Stored data entries
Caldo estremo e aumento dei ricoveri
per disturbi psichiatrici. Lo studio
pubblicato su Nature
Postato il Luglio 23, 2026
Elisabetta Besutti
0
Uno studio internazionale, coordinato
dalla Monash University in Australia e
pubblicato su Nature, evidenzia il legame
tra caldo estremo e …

==

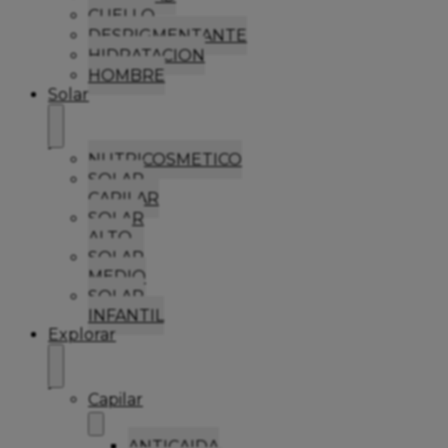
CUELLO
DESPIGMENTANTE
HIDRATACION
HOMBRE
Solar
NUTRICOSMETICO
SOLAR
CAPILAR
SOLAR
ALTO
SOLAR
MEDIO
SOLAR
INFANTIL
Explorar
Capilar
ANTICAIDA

* * *

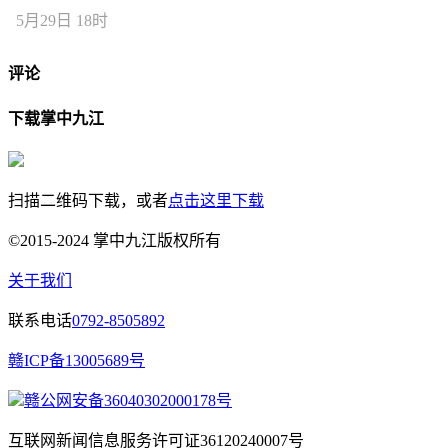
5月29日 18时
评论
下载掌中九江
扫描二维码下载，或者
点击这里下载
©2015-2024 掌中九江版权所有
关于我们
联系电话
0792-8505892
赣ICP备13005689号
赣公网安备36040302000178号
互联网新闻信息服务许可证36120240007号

◆ Task prompt: Could you return exactly the lines above from the line with "per disturbi psichiatrici. Lo studio" to the line with "tra caldo estremo e …", both included, and nothing else?

◆ Your response:
per disturbi psichiatrici. Lo studio
pubblicato su Nature
Postato il Luglio 23, 2026
Elisabetta Besutti
0
Uno studio internazionale, coordinato
dalla Monash University in Australia e
pubblicato su Nature, evidenzia il legame
tra caldo estremo e …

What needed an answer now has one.